EXERCISE DIRECTIONS
Transcribe these records exactly, dropping every picture.

RECORDS FOR THE EXERCISE
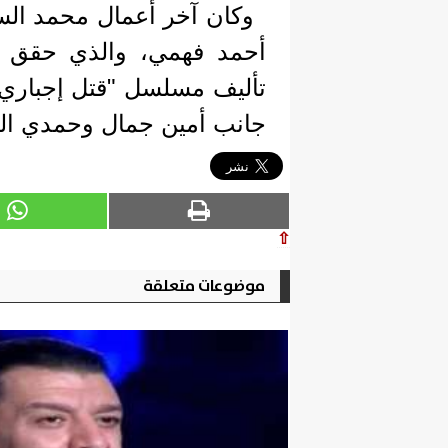
وكان آخر أعمال محمد ال
أحمد فهمي، والذي حقق ن
تأليف مسلسل "قتل إجباري"
جانب أمين جمال وحمدي التا
⇧
موضوعات متعلقة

FINISHED EXERCISE
وكان آخر أعمال محمد ال
أحمد فهمي، والذي حقق ن
تأليف مسلسل "قتل إجباري"
جانب أمين جمال وحمدي التا
⇧
موضوعات متعلقة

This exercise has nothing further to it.